The "No, thanks" window
The unexpected appearance of a modal window on a website that has a small “No, thanks” link that is almost invisible and the only way to close the window and return to the main content of the site, is a case for design. Before any random visitors can become users, they need time to understand the content and the mechanisms to move around. They need to be fully concentrated on what's in front of them, even when only for a short time, so we can't permit any modal windows to get in the way of reaching this state of mind. We should enable people to extract maximum value from the site in their allocated time with the least effort possible. We simply can't do this if we interrupt constantly their actions and break the overall user experience.
Product announcements and offerings must be part of the body of the site with visitors having the choice to pick what best suits their needs. We need to ensure that we go out of their way and let them determine what is right. Using modal windows is a push strategy, with the desire to control at its root. But design must be there to lead the eye and guide the right behavior, not to control it. There's something democratic in the pull and something totalitarian in the push. Only we can choose on which side we want to be.
The modal window has the hidden “No, thanks” in itself, because the desire to promote leads to more resentment towards the promotions. The offer will be then perceived of lower quality, because it's presentation was bad. The experience of the product is never only the product itself, but everything around it. The value of the product then might be determined by the weakest aspect around it, and this can be everything in the range from design to shipping and communication. The use of modal windows that are hard to close practically says that the presentational aspect isn't important to us. No amount of marketing can offset the effect on perception that the worst product aspect has.
Disallowing choice through making important links hard to notice means that future offerings on the site will need even bigger sales efforts, since all users have now warned their contacts of the potential pitfalls of using the site. Internet remembers everything and this can support or hurt site owners who follow bad practices—long after the fact.

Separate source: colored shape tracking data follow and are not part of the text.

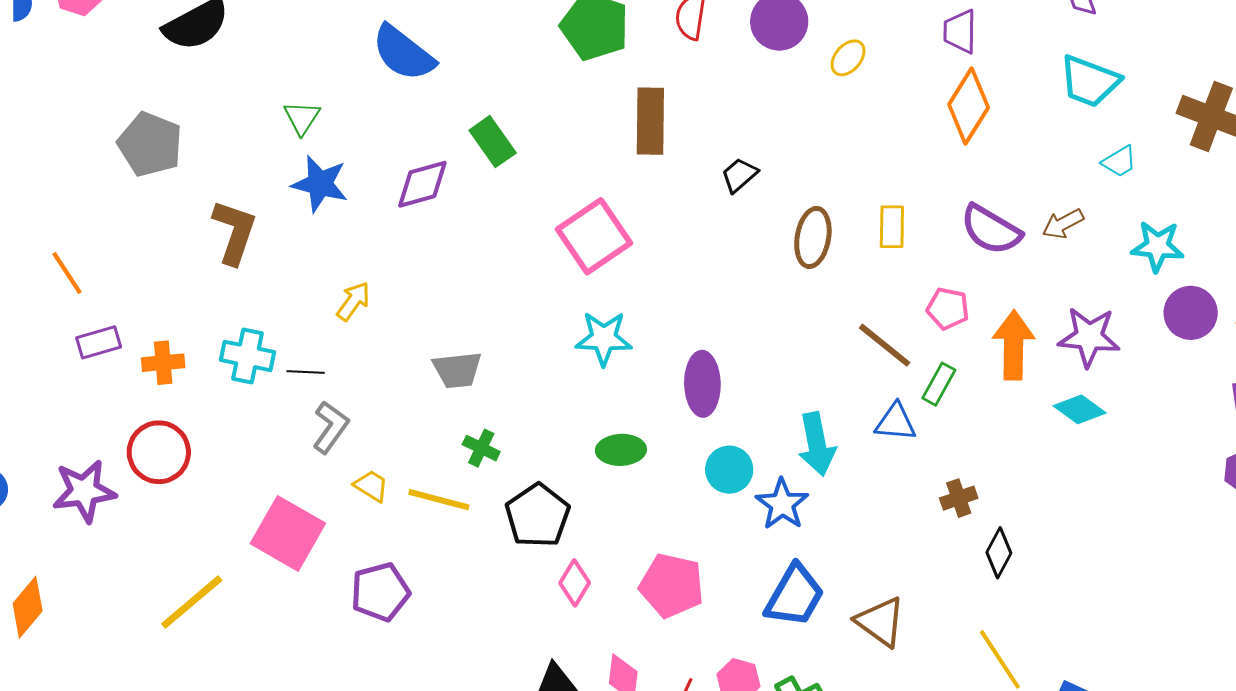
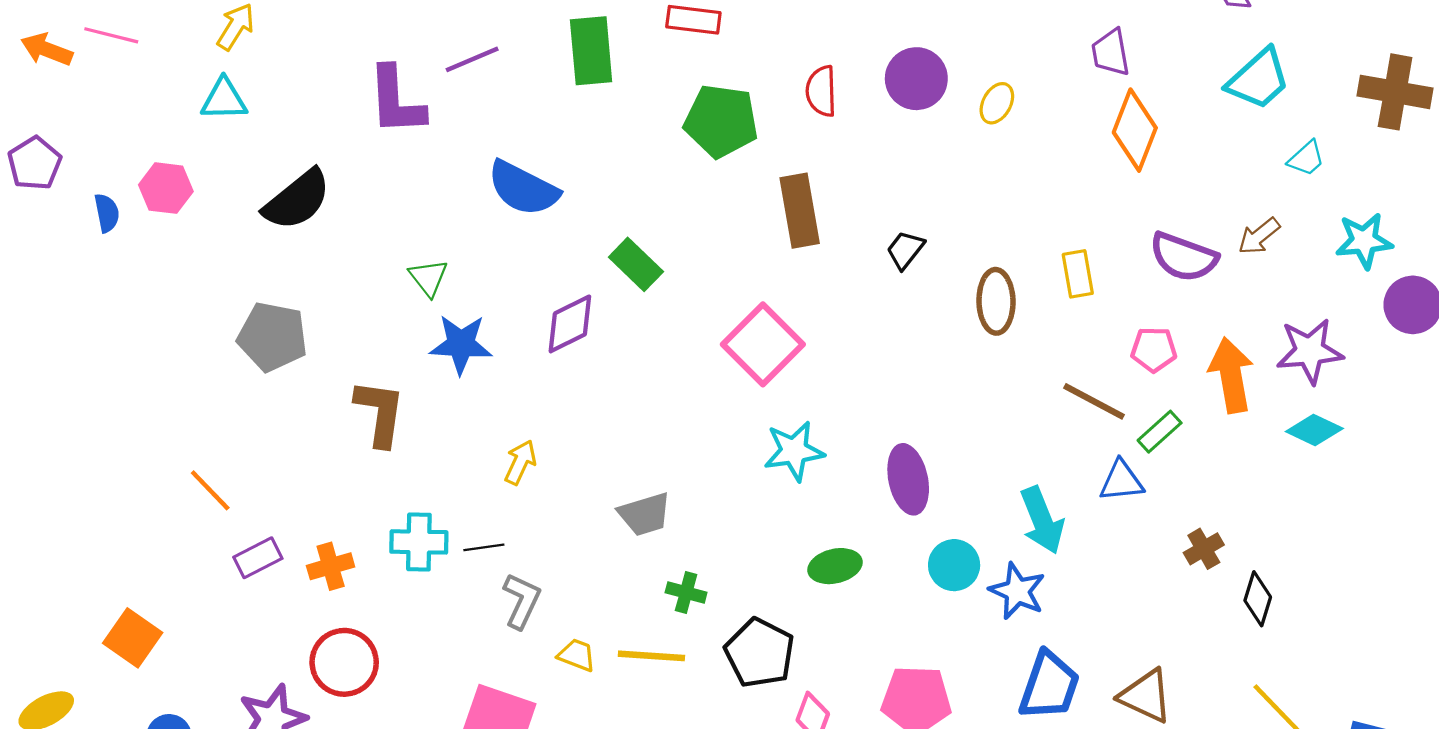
cyan trapezoid: (1090, 81) -> (1258, 79), turned -52
green rectangle: (939, 384) -> (1160, 432), turned 30

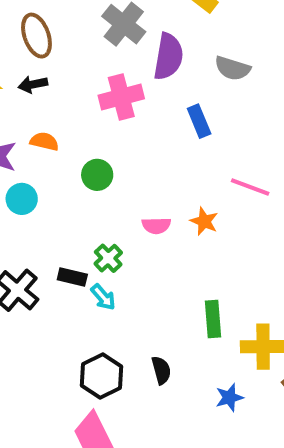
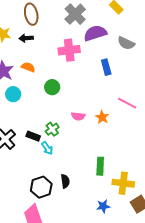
purple semicircle: (168, 57) -> (95, 33), turned -125
black semicircle: (161, 370) -> (65, 181), moved

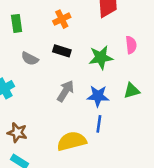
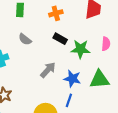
black rectangle: (62, 51) -> (60, 39), moved
green triangle: (132, 91) -> (99, 79), size x1.5

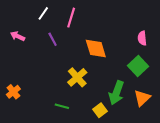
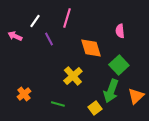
white line: (43, 13) -> (35, 21), moved
pink semicircle: (142, 38) -> (120, 31), moved
green square: (138, 66) -> (119, 65), moved
orange cross: (13, 92) -> (24, 94), moved

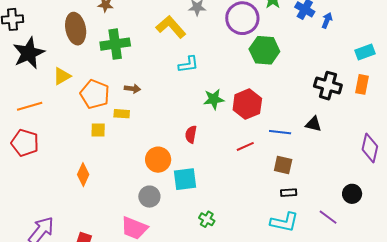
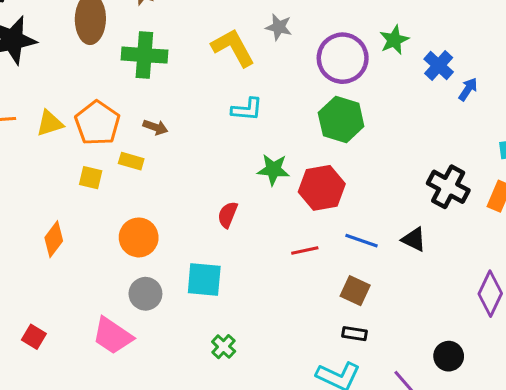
green hexagon: (264, 50) -> (341, 120), moved
yellow triangle: (62, 76) -> (50, 123), moved
orange circle: (158, 160) -> (139, 237), moved

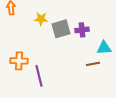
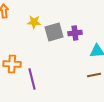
brown line: (93, 64) -> (94, 75), moved

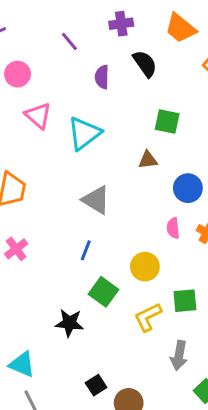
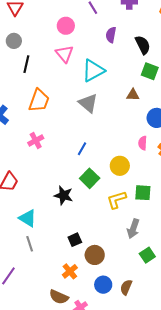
black semicircle: (145, 64) -> (143, 45), moved
pink circle: (18, 74) -> (66, 26), moved
gray triangle: (96, 200) -> (88, 103), moved

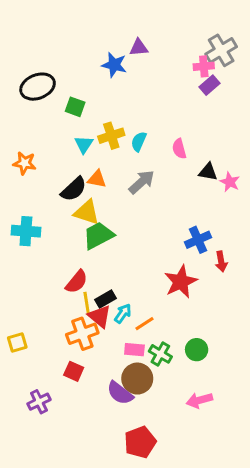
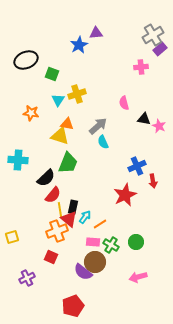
blue star: (114, 65) -> (79, 45), turned 30
pink cross: (204, 66) -> (141, 67), moved
purple rectangle: (210, 85) -> (160, 49), moved
cyan semicircle: (139, 141) -> (103, 142), moved, turned -48
orange star: (25, 163) -> (31, 113), moved
black semicircle: (74, 189) -> (46, 178), moved
yellow triangle: (87, 212) -> (60, 136), moved
green trapezoid: (98, 235) -> (68, 163), turned 140
black rectangle: (105, 299) -> (73, 207), turned -48
red pentagon: (140, 442) -> (73, 306), moved

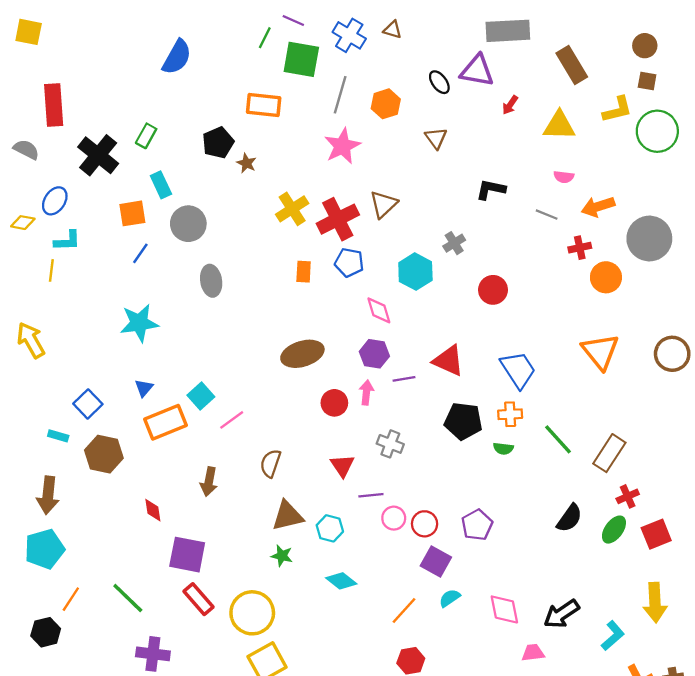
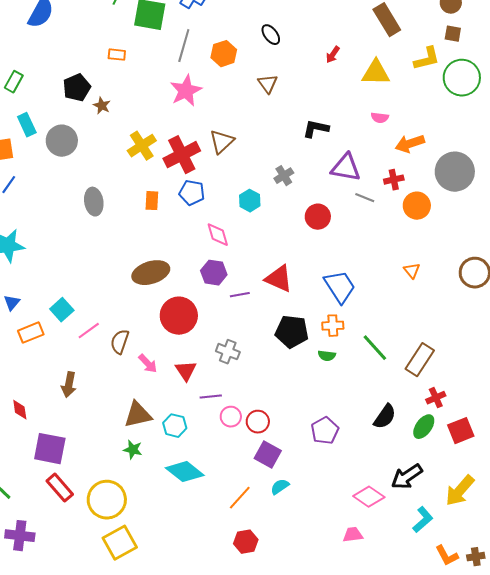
purple triangle: (477, 71) -> (346, 168), moved
orange rectangle: (264, 105) -> (117, 55), size x0.6
gray line: (547, 215) -> (365, 198), moved
gray circle: (188, 224) -> (62, 141), moved
cyan hexagon: (415, 272) -> (250, 201), size x0.7
gray ellipse: (211, 281) -> (94, 202), moved
orange triangle: (600, 351) -> (412, 271), size x0.5
pink arrow: (366, 393) -> (148, 364), moved, turned 130
red circle: (334, 403) -> (179, 316), size x1.6
orange rectangle: (165, 422) -> (31, 333), size x0.7
brown semicircle: (270, 463) -> (120, 342), moved
purple pentagon: (477, 525) -> (325, 431), moved
cyan diamond: (341, 581) -> (185, 472), size x1.4
yellow arrow: (655, 603) -> (460, 491), turned 44
pink diamond: (504, 609) -> (369, 497), moved, turned -44
black arrow: (561, 614) -> (407, 477), moved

If the design relies on people to have installed ad blockers, it's not right. The problem is then exacerbated when users start to accuse each other of not having installed such a blocker, when in reality this shouldn't have been made their problem. Designers can't simply submit work to their users this way. Any application that works on top of the browser and is required for the optimal operation of a site is a dependency, which constrains what users will be able to perceive from the vast pool of information. The desire to block one bad modal window once will then lead to blocking all other windows, entirely excluding the possibility that some of them might be designed well in the future. Good design eliminates assumptions and dependencies completely. If not, "No, thanks".